[Study material]
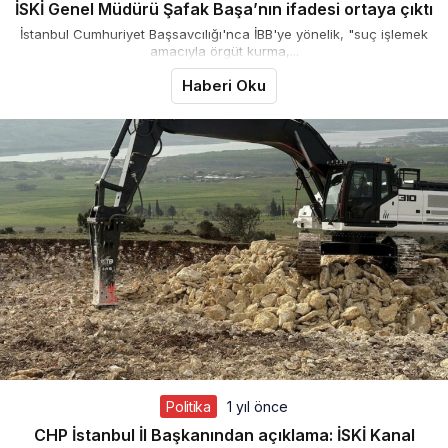
İSKİ Genel Müdürü Şafak Başa’nın ifadesi ortaya çıktı
İstanbul Cumhuriyet Başsavcılığı'nca İBB'ye yönelik, "suç işlemek
amacıyla örgüt kurma,...
Haberi Oku
Politika
1 yıl önce
CHP İstanbul İl Başkanından açıklama: İSKİ Kanal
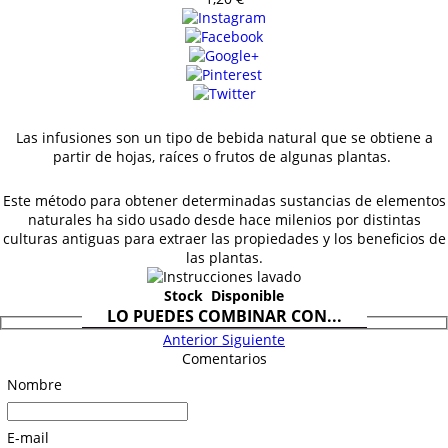
Las infusiones son un tipo de bebida natural que se obtiene a
partir de hojas, raíces o frutos de algunas plantas.
Este método para obtener determinadas sustancias de elementos
naturales ha sido usado desde hace milenios por distintas
culturas antiguas para extraer las propiedades y los beneficios de
las plantas.
Stock
Disponible
LO PUEDES COMBINAR CON...
Anterior
Siguiente
Comentarios
Nombre
E-mail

[Task description] Whenever a line of the data above holds the word "İSKİ", it counts once; report the total number of such lines and nothing more.

[Answer space] 2